# Dish Netwrok DVR Fees Question



## xasx (Mar 19, 2006)

I called DN to upgrade my receiver to DVR planning on paying the current $49 for the receivers and the $5.98 DVR fee, but I was told I would have to pay the $5.98 plus an additional receiver fee of $5.00, I told them that I am not adding a receiver, just replacing and the told me it does not matter, I still ahve to pay a total of $10.98 over my current bill. Why is that? They should just call it a $10.98 DVR fee instead! I called twice and got the same thing even though the Equipment Upgrade site does not mention that extra fee.


----------



## Stewart Vernon (Jan 7, 2005)

If you are not adding, but replacing... you just probably got someone who wasn't paying attention. The new receiver $5 fee should cancel out the one you'd "save" by dropping your old receiver... so it should just be the $5.98 more for the DVR fee.


----------



## garys (Nov 4, 2005)

xasx said:


> I called DN to upgrade my receiver to DVR planning on paying the current $49 for the receivers and the $5.98 DVR fee, but I was told I would have to pay the $5.98 plus an additional receiver fee of $5.00, I told them that I am not adding a receiver, just replacing and the told me it does not matter, I still ahve to pay a total of $10.98 over my current bill. Why is that? They should just call it a $10.98 DVR fee instead! I called twice and got the same thing even though the Equipment Upgrade site does not mention that extra fee.

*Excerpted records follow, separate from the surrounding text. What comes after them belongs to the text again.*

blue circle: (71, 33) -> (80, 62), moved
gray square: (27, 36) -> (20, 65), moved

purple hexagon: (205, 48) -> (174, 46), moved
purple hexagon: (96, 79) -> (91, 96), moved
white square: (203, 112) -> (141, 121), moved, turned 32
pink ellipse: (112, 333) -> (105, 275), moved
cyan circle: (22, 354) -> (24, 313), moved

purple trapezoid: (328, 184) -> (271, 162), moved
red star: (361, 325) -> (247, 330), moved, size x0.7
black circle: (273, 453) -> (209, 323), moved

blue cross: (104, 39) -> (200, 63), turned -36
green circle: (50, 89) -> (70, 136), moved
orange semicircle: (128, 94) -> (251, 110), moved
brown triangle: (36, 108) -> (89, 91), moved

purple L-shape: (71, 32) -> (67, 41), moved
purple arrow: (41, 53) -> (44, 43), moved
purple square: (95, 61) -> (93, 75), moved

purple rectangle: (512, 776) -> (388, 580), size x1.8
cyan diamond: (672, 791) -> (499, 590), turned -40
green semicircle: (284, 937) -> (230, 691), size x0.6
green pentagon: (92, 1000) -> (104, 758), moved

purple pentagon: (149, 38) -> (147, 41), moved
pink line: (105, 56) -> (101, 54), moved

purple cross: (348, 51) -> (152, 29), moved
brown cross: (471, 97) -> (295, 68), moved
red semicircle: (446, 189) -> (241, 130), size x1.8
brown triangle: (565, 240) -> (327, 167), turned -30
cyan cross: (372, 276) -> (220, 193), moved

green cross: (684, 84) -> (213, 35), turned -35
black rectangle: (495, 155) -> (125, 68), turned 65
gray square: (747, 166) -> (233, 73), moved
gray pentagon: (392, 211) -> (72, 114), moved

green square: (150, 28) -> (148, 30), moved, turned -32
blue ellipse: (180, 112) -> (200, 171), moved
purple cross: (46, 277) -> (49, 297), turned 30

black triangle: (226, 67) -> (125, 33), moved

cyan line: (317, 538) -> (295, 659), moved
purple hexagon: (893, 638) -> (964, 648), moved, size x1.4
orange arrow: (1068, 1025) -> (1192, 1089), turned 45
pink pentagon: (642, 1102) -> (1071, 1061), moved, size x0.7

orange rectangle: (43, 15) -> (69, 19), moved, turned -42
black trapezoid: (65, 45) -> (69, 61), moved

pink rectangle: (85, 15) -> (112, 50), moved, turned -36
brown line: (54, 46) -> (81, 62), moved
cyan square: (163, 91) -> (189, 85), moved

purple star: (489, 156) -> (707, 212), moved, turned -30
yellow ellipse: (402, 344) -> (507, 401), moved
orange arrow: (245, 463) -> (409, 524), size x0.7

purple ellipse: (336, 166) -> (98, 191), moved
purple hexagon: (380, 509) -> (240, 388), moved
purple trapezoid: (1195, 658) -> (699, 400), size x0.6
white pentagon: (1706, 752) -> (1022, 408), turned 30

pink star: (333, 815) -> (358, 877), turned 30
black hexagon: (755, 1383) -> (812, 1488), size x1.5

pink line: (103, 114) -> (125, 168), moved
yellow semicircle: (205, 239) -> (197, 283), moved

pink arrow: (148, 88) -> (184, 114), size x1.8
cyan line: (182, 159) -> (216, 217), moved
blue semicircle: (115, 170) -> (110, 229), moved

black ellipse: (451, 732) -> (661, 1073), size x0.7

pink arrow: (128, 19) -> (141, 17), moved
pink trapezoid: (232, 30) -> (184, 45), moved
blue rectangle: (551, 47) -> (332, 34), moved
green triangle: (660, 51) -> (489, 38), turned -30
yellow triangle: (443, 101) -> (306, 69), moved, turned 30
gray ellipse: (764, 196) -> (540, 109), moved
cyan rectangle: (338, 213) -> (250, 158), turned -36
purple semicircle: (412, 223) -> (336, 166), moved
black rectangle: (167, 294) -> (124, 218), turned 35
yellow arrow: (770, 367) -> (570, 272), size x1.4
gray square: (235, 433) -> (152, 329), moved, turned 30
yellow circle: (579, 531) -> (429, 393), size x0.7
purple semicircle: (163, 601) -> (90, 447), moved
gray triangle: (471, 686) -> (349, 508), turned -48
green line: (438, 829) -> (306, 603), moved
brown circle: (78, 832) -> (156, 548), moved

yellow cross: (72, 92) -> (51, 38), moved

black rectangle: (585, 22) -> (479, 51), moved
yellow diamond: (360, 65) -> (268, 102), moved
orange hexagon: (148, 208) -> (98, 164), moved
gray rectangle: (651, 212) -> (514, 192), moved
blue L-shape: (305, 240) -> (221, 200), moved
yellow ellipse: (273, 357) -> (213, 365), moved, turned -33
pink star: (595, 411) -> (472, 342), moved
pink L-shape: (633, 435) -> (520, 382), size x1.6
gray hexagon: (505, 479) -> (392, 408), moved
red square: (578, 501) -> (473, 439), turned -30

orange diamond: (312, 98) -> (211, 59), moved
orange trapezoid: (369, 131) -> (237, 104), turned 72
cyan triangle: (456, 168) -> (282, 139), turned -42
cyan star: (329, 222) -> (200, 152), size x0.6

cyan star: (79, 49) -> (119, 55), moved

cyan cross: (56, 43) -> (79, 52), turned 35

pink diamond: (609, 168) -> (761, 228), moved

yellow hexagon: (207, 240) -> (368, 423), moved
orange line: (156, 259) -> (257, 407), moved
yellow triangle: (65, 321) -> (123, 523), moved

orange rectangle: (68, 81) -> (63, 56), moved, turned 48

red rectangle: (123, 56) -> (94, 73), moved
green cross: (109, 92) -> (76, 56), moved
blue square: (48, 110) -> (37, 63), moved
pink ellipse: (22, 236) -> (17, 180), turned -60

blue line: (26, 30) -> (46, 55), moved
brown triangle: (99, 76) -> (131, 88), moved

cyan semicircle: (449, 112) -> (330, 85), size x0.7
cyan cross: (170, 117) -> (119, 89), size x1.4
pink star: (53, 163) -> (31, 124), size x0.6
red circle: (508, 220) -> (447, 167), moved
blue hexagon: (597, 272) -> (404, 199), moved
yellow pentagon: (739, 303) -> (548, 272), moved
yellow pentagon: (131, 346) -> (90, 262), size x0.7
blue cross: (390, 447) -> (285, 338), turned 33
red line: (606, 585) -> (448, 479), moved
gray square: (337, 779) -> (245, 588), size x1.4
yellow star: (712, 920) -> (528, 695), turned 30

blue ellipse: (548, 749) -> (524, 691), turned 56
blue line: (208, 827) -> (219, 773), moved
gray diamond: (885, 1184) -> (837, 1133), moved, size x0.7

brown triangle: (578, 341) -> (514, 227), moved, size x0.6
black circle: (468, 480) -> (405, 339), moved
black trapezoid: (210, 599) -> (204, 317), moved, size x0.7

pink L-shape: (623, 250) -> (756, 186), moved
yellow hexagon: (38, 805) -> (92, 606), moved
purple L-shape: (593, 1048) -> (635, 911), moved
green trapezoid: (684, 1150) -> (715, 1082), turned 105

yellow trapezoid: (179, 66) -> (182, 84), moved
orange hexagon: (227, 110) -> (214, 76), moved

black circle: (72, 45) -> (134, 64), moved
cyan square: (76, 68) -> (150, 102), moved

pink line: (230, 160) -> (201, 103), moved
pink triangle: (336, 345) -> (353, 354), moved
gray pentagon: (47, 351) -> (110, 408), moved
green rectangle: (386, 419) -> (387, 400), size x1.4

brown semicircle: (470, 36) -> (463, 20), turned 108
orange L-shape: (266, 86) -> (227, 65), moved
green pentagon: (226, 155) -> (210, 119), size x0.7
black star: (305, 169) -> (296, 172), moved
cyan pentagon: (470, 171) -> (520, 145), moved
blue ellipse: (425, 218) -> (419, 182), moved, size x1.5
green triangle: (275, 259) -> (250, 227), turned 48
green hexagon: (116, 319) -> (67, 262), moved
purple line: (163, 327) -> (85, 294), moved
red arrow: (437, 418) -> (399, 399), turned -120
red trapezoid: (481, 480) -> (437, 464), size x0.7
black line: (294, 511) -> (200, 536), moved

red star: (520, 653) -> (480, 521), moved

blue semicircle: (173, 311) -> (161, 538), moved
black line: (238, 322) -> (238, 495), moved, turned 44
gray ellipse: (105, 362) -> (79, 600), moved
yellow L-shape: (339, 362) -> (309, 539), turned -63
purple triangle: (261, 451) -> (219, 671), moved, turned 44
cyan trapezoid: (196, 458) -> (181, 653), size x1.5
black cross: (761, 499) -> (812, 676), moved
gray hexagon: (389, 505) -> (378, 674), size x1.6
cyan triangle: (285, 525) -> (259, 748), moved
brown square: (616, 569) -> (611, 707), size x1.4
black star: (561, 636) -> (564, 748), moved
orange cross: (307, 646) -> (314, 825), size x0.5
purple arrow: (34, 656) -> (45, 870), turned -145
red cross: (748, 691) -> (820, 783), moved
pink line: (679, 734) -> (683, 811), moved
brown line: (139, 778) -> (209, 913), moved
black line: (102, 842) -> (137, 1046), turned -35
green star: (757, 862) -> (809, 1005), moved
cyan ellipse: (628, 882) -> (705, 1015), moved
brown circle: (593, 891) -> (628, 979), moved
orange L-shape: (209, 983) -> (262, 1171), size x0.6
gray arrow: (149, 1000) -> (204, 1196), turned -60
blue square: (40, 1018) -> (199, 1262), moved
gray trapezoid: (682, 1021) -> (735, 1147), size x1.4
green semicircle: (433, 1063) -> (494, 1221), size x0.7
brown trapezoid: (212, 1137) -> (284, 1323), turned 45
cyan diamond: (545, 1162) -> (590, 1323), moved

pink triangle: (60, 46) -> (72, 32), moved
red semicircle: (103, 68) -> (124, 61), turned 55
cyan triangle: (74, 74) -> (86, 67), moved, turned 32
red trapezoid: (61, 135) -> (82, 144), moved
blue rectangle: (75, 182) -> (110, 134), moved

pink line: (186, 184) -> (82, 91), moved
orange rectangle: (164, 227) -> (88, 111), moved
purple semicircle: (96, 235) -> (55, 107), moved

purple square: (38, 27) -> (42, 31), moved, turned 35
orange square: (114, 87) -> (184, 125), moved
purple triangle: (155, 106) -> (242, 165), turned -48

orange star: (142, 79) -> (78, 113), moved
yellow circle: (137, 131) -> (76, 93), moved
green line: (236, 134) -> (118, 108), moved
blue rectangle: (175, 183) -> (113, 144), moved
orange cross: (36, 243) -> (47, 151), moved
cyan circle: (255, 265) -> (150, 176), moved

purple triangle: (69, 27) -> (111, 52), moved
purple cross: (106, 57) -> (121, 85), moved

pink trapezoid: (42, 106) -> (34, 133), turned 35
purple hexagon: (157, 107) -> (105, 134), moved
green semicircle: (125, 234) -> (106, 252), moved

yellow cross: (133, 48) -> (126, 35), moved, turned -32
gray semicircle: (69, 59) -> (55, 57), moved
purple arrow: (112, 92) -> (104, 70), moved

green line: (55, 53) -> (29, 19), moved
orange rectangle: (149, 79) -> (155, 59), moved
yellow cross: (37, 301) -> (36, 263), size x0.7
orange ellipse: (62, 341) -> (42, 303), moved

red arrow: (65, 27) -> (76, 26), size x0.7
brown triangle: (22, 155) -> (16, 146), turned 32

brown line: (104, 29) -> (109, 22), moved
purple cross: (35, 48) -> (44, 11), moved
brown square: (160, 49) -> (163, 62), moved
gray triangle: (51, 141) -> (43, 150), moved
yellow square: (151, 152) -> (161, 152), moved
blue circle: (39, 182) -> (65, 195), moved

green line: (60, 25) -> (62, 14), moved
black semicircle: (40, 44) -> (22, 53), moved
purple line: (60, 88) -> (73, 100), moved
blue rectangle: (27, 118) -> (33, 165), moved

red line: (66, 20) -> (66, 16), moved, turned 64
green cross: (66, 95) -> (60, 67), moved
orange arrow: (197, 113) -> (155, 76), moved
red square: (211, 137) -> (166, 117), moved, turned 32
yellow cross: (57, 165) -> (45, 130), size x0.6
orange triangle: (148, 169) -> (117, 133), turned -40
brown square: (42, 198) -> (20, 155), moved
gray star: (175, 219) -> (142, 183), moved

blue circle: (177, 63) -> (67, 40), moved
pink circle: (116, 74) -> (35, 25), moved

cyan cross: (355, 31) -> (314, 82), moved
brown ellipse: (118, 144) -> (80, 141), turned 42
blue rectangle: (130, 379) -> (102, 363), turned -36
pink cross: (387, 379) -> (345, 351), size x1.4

What may be happening is you are replacing an owned receiver with a leased receiver. If you only have one receiver then you will have the additional $5.00 above your current bill. If you have more than one other owned receivers you will see the $5.00 leased fee replacing the $4.99 additional receiver fee. The only way around the leased receiver fee is to buy the dvr receiver, but you will not get one for $49.00.


----------



## xasx (Mar 19, 2006)

thanks for all the help, i'll try calling them again, thats how i thought it was.


----------



## xasx (Mar 19, 2006)

I called my third time and talked to someone knowledgeable and she said what you guys did, that the bill will only go up by a total of $5.98. I still took her name down. Thanks for the help.


----------